The inclusion of key pension and labor reforms urgently pushed for by the EU in Italy's crisis game plan is expected to reassure markets.
"We need measures to make the economy less fossilized, help new industries grow, improve public services and favor youth and female employment," Monti said.
"If we fail, if we don't carry out the necessary reforms, we will also be subjected to much harsher conditions," he warned.
Economics professor Giuliano Noci said the program "includes everything one could imagine carrying out in Italy and would allow -- if implemented -- a truly great revival of the country."
While Monti has won the support of Italy's parliamentarians for now, he could face a political backlash when he begins implementing the painful and delayed economic reforms.
Thousands of students protested ahead of his speech against a technocratic government they fear will favor fat cats and bankers, but the economics professor is supported by over half of Italians, a recent poll found.
Monti faces his first international test next week, when he is expected to travel to Brussels, Berlin, Paris and London.
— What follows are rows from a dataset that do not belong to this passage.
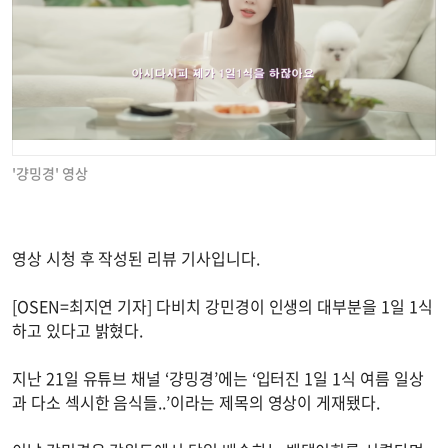
'걍밍경' 영상
영상 시청 후 작성된 리뷰 기사입니다.
[OSEN=최지연 기자] 다비치 강민경이 인생의 대부분을 1일 1식
하고 있다고 밝혔다.
지난 21일 유튜브 채널 ‘걍밍경’에는 ‘입터진 1일 1식 여름 일상
과 다소 섹시한 음식들..’이라는 제목의 영상이 게재됐다.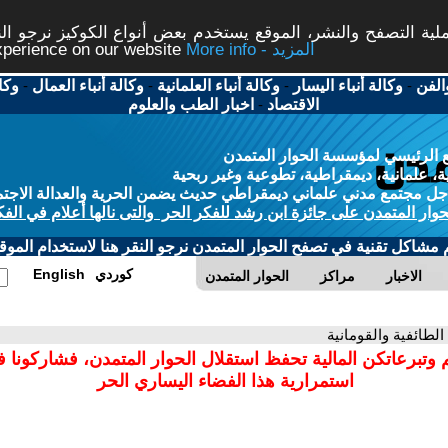
ة التصفح والنشر، الموقع يستخدم بعض أنواع الكوكيز نرجو النق
More info - المزيد
experience on our website
الفن
-
وكالة أنباء اليسار
-
وكالة أنباء العلمانية
-
وكالة أنباء العمال
-
وكا
الاقتصاد
-
اخبار الطب والعلوم
 الرئيسي لمؤسسة الحوار المتمدن
، علمانية، ديمقراطية، تطوعية وغير ربحية
ل مجتمع مدني علماني ديمقراطي حديث يضمن الحرية والعدالة الاجتم
حوار المتمدن على جائزة ابن رشد للفكر الحر والتى نالها أعلام في الفك
م مشاكل تقنية في تصفح الحوار المتمدن نرجو النقر هنا لاستخدام الموقع
كوردي
English
الاخبار
مراكز
الحوار المتمدن
 الطائفية والقومانية
 وتبرعاتكن المالية تحفظ استقلال الحوار المتمدن، فشاركونا 
استمرارية هذا الفضاء اليساري الحر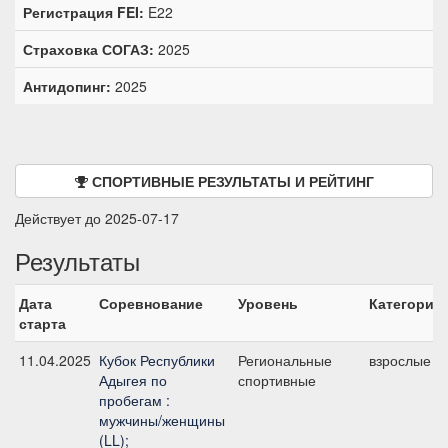
Регистрация FEI:
E22
Страховка СОГАЗ:
2025
Антидопинг:
2025
СПОРТИВНЫЕ РЕЗУЛЬТАТЫ И РЕЙТИНГ
Действует до 2025-07-17
Результаты
Дата
Соревнование
Уровень
Категория
старта
11.04.2025
Кубок Республики
Региональные
взрослые
Адыгея по
спортивные
пробегам :
мужчины/женщины
(LL);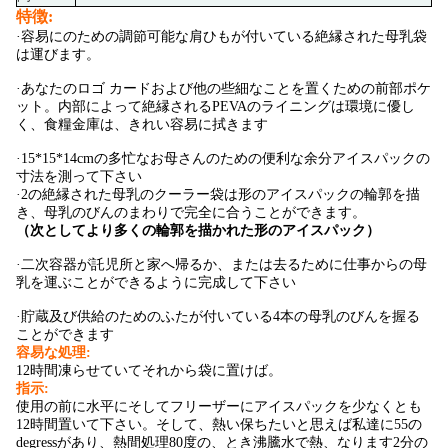
特徴:
·容易にのための調節可能な肩ひもが付いている絶縁された母乳袋
は運びます。
·あなたのロゴ カードおよび他の些細なことを置くための前部ポケ
ット。内部によって絶縁されるPEVAのライニングは環境に優し
く、食糧金庫は、きれい容易に拭きます
·15*15*14cmの多忙なお母さんのための便利な余分アイスパックの
寸法を測って下さい
·2の絶縁された母乳のクーラー袋は形のアイスパックの輪郭を描
き、母乳のびんのまわりで完全に合うことができます。
（次としてより多くの輪郭を描かれた形のアイスパック）
·二次容器が託児所と家へ帰るか、または去るために仕事からの母
乳を運ぶことができるように完成して下さい
·貯蔵及び供給のためのふたが付いている4本の母乳のびんを握る
ことができます
容易な処理:
12時間凍らせていてそれから袋に置けば。
指示:
使用の前に水平にそしてフリーザーにアイスパックを少なくとも
12時間置いて下さい。そして、熱い保ちたいと思えば私達に
55の
degressが
あり、
熱間処理80度の、とき沸騰水で熱、なります2分の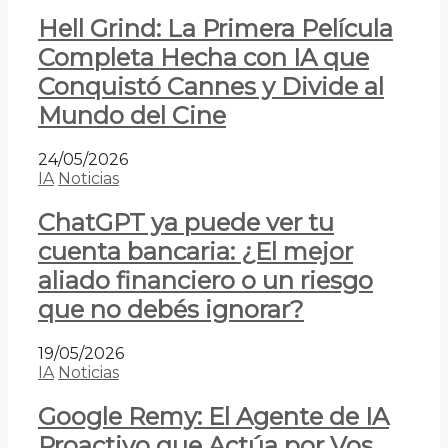
Hell Grind: La Primera Película
Completa Hecha con IA que
Conquistó Cannes y Divide al
Mundo del Cine
24/05/2026
IA
Noticias
ChatGPT ya puede ver tu
cuenta bancaria: ¿El mejor
aliado financiero o un riesgo
que no debés ignorar?
19/05/2026
IA
Noticias
Google Remy: El Agente de IA
Proactivo que Actúa por Vos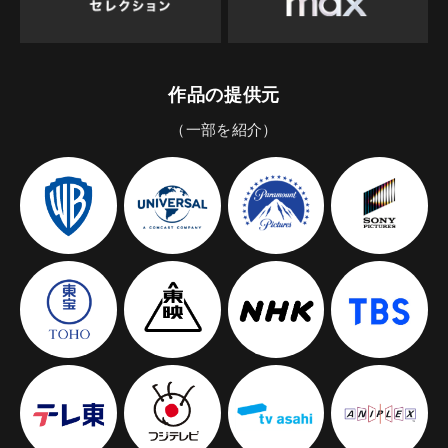
作品の提供元
（一部を紹介）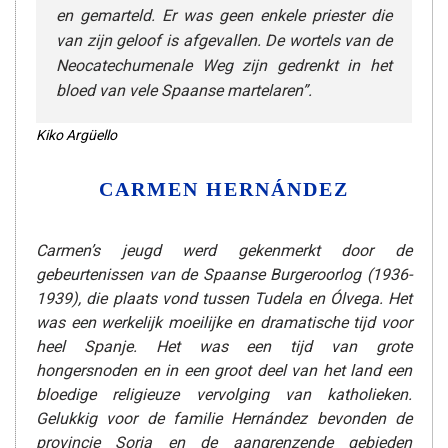
en gemarteld. Er was geen enkele priester die
van zijn geloof is afgevallen. De wortels van de
Neocatechumenale Weg zijn gedrenkt in het
bloed van vele Spaanse martelaren”.
Kiko Argüello
CARMEN HERNÁNDEZ
Carmen’s jeugd werd gekenmerkt door de
gebeurtenissen van de Spaanse Burgeroorlog (1936-
1939), die plaats vond tussen Tudela en Ólvega. Het
was een werkelijk moeilijke en dramatische tijd voor
heel Spanje. Het was een tijd van grote
hongersnoden en in een groot deel van het land een
bloedige religieuze vervolging van katholieken.
Gelukkig voor de familie Hernández bevonden de
provincie Soria en de aangrenzende gebieden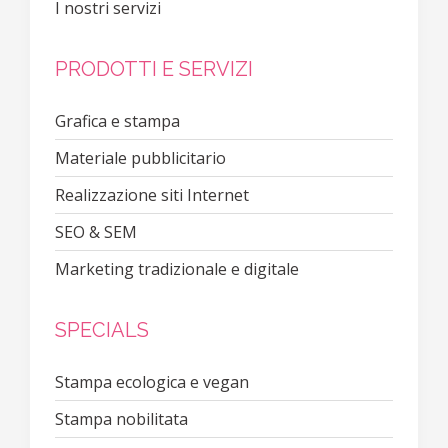
I nostri servizi
PRODOTTI E SERVIZI
Grafica e stampa
Materiale pubblicitario
Realizzazione siti Internet
SEO & SEM
Marketing tradizionale e digitale
SPECIALS
Stampa ecologica e vegan
Stampa nobilitata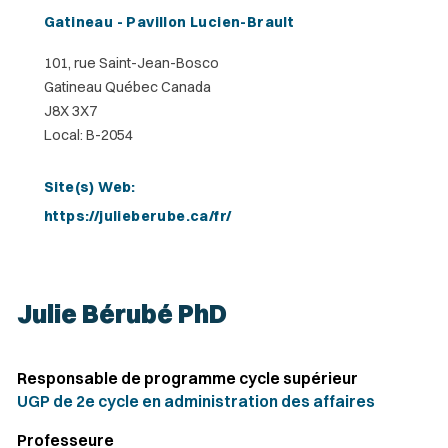
Gatineau - Pavillon Lucien-Brault
101, rue Saint-Jean-Bosco
Gatineau Québec Canada
J8X 3X7
Local: B-2054
Site(s) Web:
https://julieberube.ca/fr/
Julie Bérubé PhD
Responsable de programme cycle supérieur
UGP de 2e cycle en administration des affaires
Professeure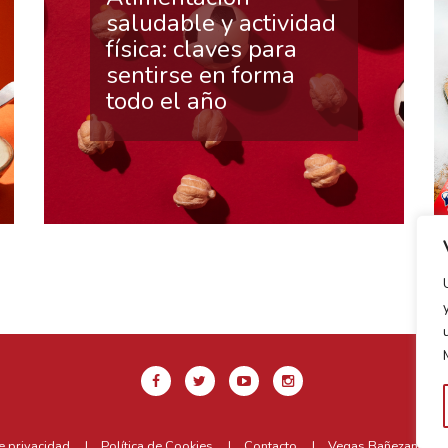
saludable y actividad
física: claves para
sentirse en forma
todo el año
de privacidad
Política de Cookies
Contacto
Vegas Bañezanas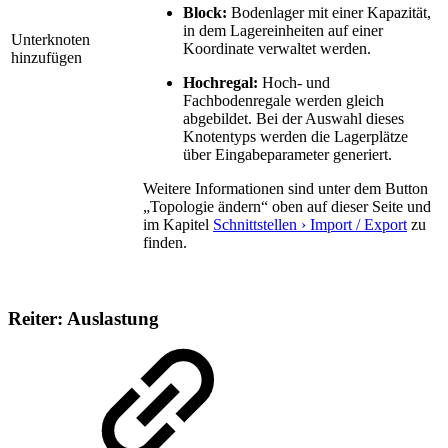
Block:
Bodenlager mit einer Kapazität,
in dem Lagereinheiten auf einer
Unterknoten
Koordinate verwaltet werden.
hinzufügen
Hochregal:
Hoch- und
Fachbodenregale werden gleich
abgebildet. Bei der Auswahl dieses
Knotentyps werden die Lagerplätze
über Eingabeparameter generiert.
Weitere Informationen sind unter dem Button
„Topologie ändern“ oben auf dieser Seite und
im Kapitel
Schnittstellen › Import / Export
zu
finden.
Reiter: Auslastung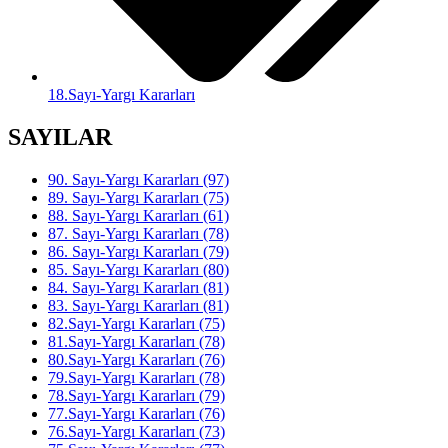
18.Sayı-Yargı Kararları
SAYILAR
90. Sayı-Yargı Kararları (97)
89. Sayı-Yargı Kararları (75)
88. Sayı-Yargı Kararları (61)
87. Sayı-Yargı Kararları (78)
86. Sayı-Yargı Kararları (79)
85. Sayı-Yargı Kararları (80)
84. Sayı-Yargı Kararları (81)
83. Sayı-Yargı Kararları (81)
82.Sayı-Yargı Kararları (75)
81.Sayı-Yargı Kararları (78)
80.Sayı-Yargı Kararları (76)
79.Sayı-Yargı Kararları (78)
78.Sayı-Yargı Kararları (79)
77.Sayı-Yargı Kararları (76)
76.Sayı-Yargı Kararları (73)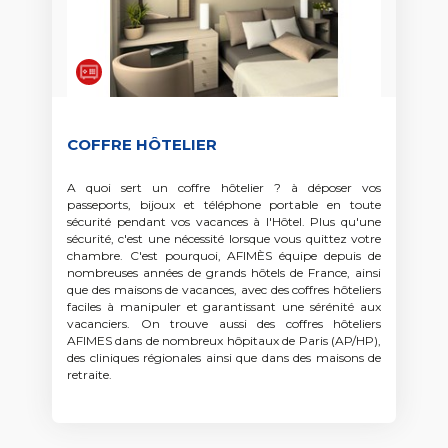
COFFRE HÔTELIER
A quoi sert un coffre hôtelier ? à déposer vos
passeports, bijoux et téléphone portable en toute
sécurité pendant vos vacances à l'Hôtel. Plus qu'une
sécurité, c'est une nécessité lorsque vous quittez votre
chambre. C'est pourquoi, AFIMÈS équipe depuis de
nombreuses années de grands hôtels de France, ainsi
que des maisons de vacances, avec des coffres hôteliers
faciles à manipuler et garantissant une sérénité aux
vacanciers. On trouve aussi des coffres hôteliers
AFIMES dans de nombreux hôpitaux de Paris (AP/HP),
des cliniques régionales ainsi que dans des maisons de
retraite.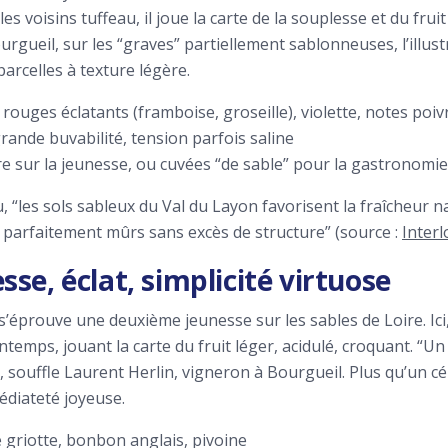
les voisins tuffeau, il joue la carte de la souplesse et du fruit
rgueil, sur les “graves” partiellement sablonneuses, l’ill
rcelles à texture légère.
s rouges éclatants (framboise, groseille), violette, notes poi
grande buvabilité, tension parfois saline
oire sur la jeunesse, ou cuvées “de sable” pour la gastronomi
ou, “les sols sableux du Val du Layon favorisent la fraîcheur n
s parfaitement mûrs sans excès de structure” (source :
Interl
se, éclat, simplicité virtuose
l s’éprouve une deuxième jeunesse sur les sables de Loire. Ici
ntemps, jouant la carte du fruit léger, acidulé, croquant. “U
souffle Laurent Herlin, vigneron à Bourgueil. Plus qu’un 
édiateté joyeuse.
e griotte, bonbon anglais, pivoine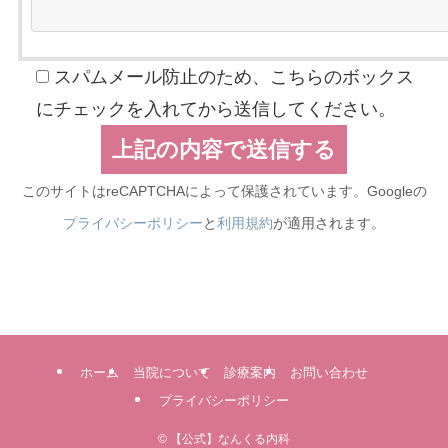
スパムメール防止のため、こちらのボックス
にチェックを入れてから送信してください。
このサイトはreCAPTCHAによって保護されています。Googleの
プライバシーポリシー
と
利用規約
が適用されます。
ホーム
当院について
診療案内
お問い合わせ
プライバシーポリシー
©
【公式】なんくる内科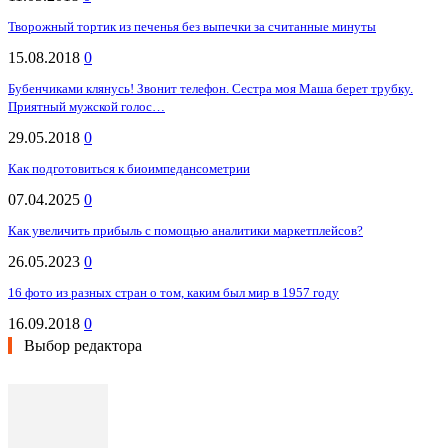
Творожный тортик из печенья без выпечки за считанные минуты
15.08.2018
0
Бубенчиками клянусь! Звонит телефон. Сестра моя Маша берет трубку.
Приятный мужской голос…
29.05.2018
0
Как подготовиться к биоимпедансометрии
07.04.2025
0
Как увеличить прибыль с помощью аналитики маркетплейсов?
26.05.2023
0
16 фото из разных стран о том, каким был мир в 1957 году
16.09.2018
0
Выбор редактора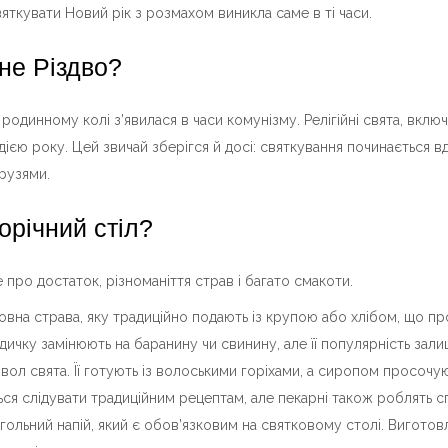
вяткувати Новий рік з розмахом виникла саме в ті часи.
 не Різдво?
 родинному колі з’явилася в часи комунізму. Релігійні свята, включ
ією року. Цей звичай зберігся й досі: святкування починається вд
рузями.
орічний стіл?
 про достаток, різноманіття страв і багато смакоти.
вна страва, яку традиційно подають із крупою або хлібом, що п
індичку замінюють на баранину чи свинину, але її популярність зал
ол свята. Її готують із волоськими горіхами, а сиропом просочую
ься слідувати традиційним рецептам, але пекарні також роблять 
ольний напій, який є обов’язковим на святковому столі. Виготовл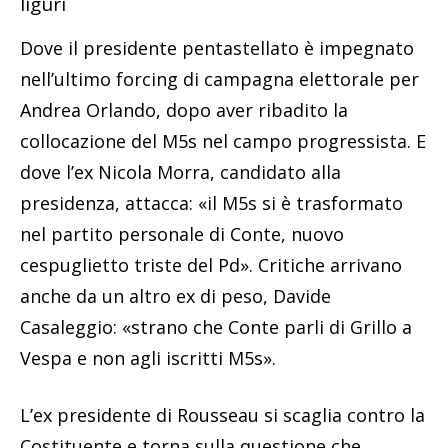
liguri
Dove il presidente pentastellato è impegnato
nell’ultimo forcing di campagna elettorale per
Andrea Orlando, dopo aver ribadito la
collocazione del M5s nel campo progressista. E
dove l’ex Nicola Morra, candidato alla
presidenza, attacca: «il M5s si è trasformato
nel partito personale di Conte, nuovo
cespuglietto triste del Pd». Critiche arrivano
anche da un altro ex di peso, Davide
Casaleggio: «strano che Conte parli di Grillo a
Vespa e non agli iscritti M5s».
L’ex presidente di Rousseau si scaglia contro la
Costituente e torna sulla questione che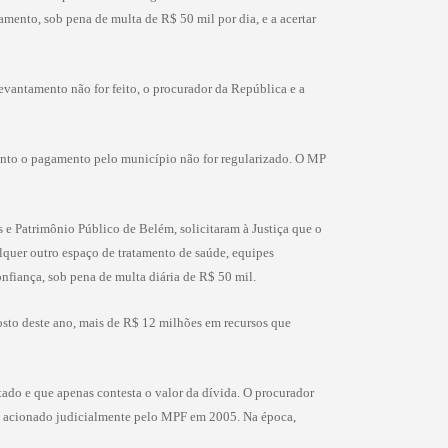
amento, sob pena de multa de R$ 50 mil por dia, e a acertar
evantamento não for feito, o procurador da República e a
nto o pagamento pelo município não for regularizado. O MP
s e Patrimônio Público de Belém, solicitaram à Justiça que o
lquer outro espaço de tratamento de saúde, equipes
nfiança, sob pena de multa diária de R$ 50 mil.
sto deste ano, mais de R$ 12 milhões em recursos que
tado e que apenas contesta o valor da dívida. O procurador
foi acionado judicialmente pelo MPF em 2005. Na época,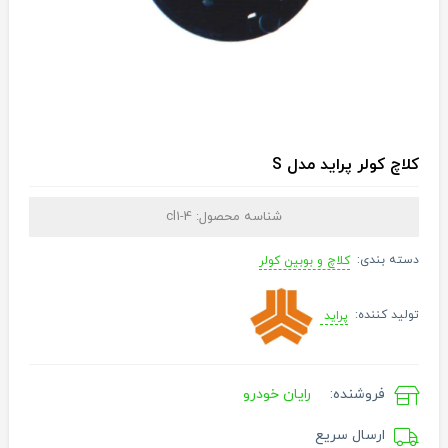
کلاچ کولر پراید مدل S
شناسه محصول:
cl1-4
دسته بندی:
کلاچ و بوبین کولر
تولید کننده:
پراید
فروشنده:
رایان خودرو
ارسال سریع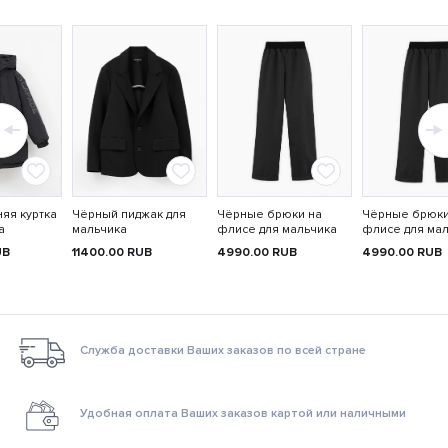
яя куртка
Чёрный пиджак для
Чёрные брюки на
Чёрные брюки
а
мальчика
флисе для мальчика
флисе для ма
UB
11400.00
RUB
4990.00
RUB
4990.00
RUB
Служба доставки Ваших заказов по всей стране
Удобная оплата Ваших заказов картой или наличными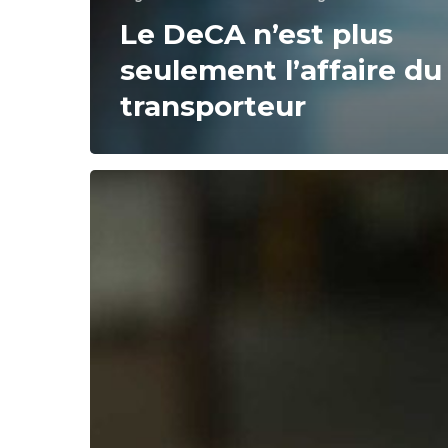
Le DeCA n’est plus
seulement l’affaire du
transporteur
V16
connectée
en
logistique
:
qu’est-
ce
que
c’est,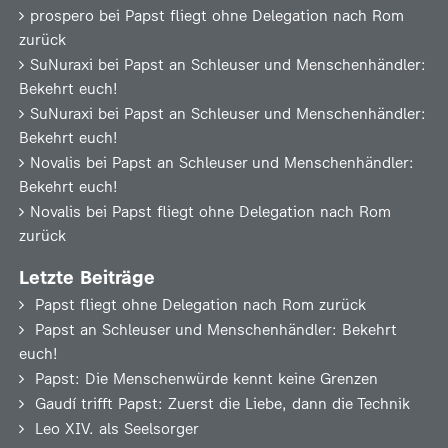
prospero
bei
Papst fliegt ohne Delegation nach Rom
zurück
SuNuraxi
bei
Papst an Schleuser und Menschenhändler:
Bekehrt euch!
SuNuraxi
bei
Papst an Schleuser und Menschenhändler:
Bekehrt euch!
Novalis
bei
Papst an Schleuser und Menschenhändler:
Bekehrt euch!
Novalis
bei
Papst fliegt ohne Delegation nach Rom
zurück
Letzte Beiträge
Papst fliegt ohne Delegation nach Rom zurück
Papst an Schleuser und Menschenhändler: Bekehrt
euch!
Papst: Die Menschenwürde kennt keine Grenzen
Gaudí trifft Papst: Zuerst die Liebe, dann die Technik
Leo XIV. als Seelsorger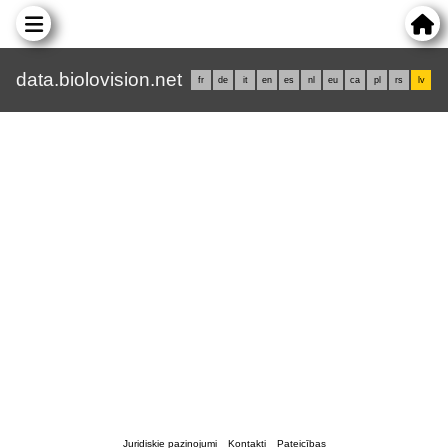
data.biolovision.net
fr
de
it
en
es
nl
eu
ca
pl
rs
lv
Juridiskie paziņojumi
Kontakti
Pateicības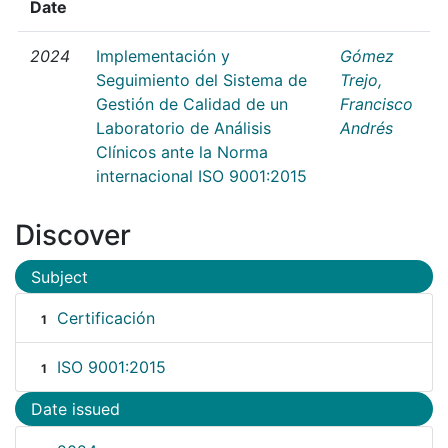
Date
2024
Implementación y
Gómez
Seguimiento del Sistema de
Trejo,
Gestión de Calidad de un
Francisco
Laboratorio de Análisis
Andrés
Clínicos ante la Norma
internacional ISO 9001:2015
Discover
Subject
Certificación
1
ISO 9001:2015
1
Date issued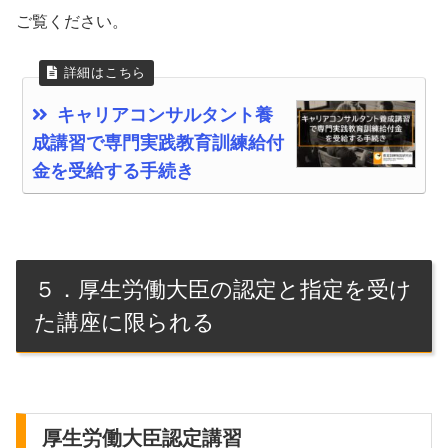
ご覧ください。
キャリアコンサルタント養
成講習で専門実践教育訓練給付
金を受給する手続き
５．厚生労働大臣の認定と指定を受け
た講座に限られる
厚生労働大臣認定講習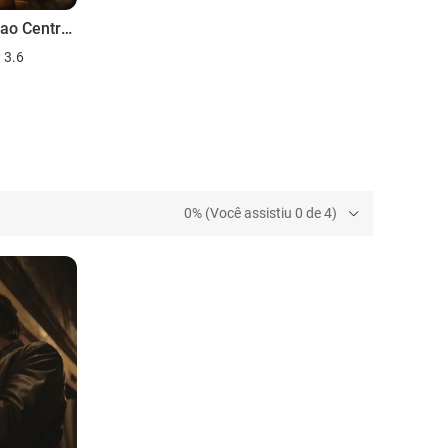
Viagem ao Centro da Terra
3.6
0% (Você assistiu 0 de 4)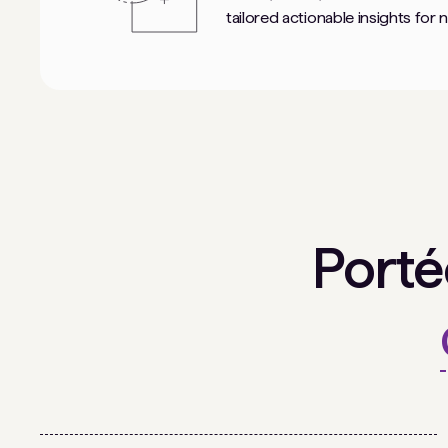
tailored actionable insights for 
Port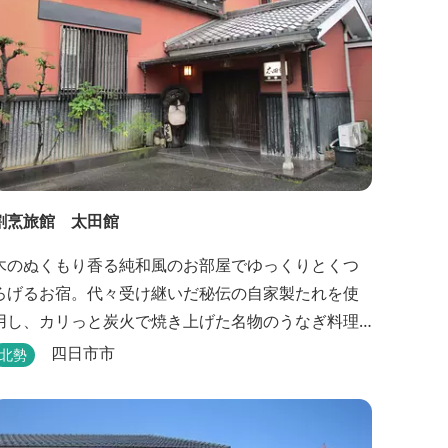
割烹旅館 太田館
木のぬくもり香る純和風のお部屋でゆっくりとくつ
ろげるお宿。代々受け継いだ秘伝の自家製たれを使
用し、カリっと炭火で焼き上げた名物のうなぎ料理
も堪能できます。
四日市市
北勢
The rate on Italian 10-year government bonds has hovered around the 7.0-percent warning threshold that set off alarm bells in Europe and beyond, but dropped down to 6.84 percent following Monti's speech.
Milan's stocks opened down Friday but rose again in mid-morning trading.
Fitch ratings agency said Thursday there was "a window of opportunity for the new Italian government to generate a positive surprise" and "break the negative market dynamics," but warned: "Italy is likely already in recession."
The International Monetary Fund (IMF) announced it would send a monitoring team to Italy this month at the invitation of the Italian authorities.
Italy has to issue 440 billion euros (about $590 billion) in debt next year.
While its high public debt of 1.9 trillion euros ($2.6 trillion) is relatively stable and its deficit relatively low, its anemic growth rate and recent political weakness have pushed up borrowing costs.
Berlusconi had agreed during a G20 summit at the start of November to an embarrassing monitoring-scheme by which the IMF and European Commission would keep an eye on Italy to reassure markets that it was acting to reduce its debt.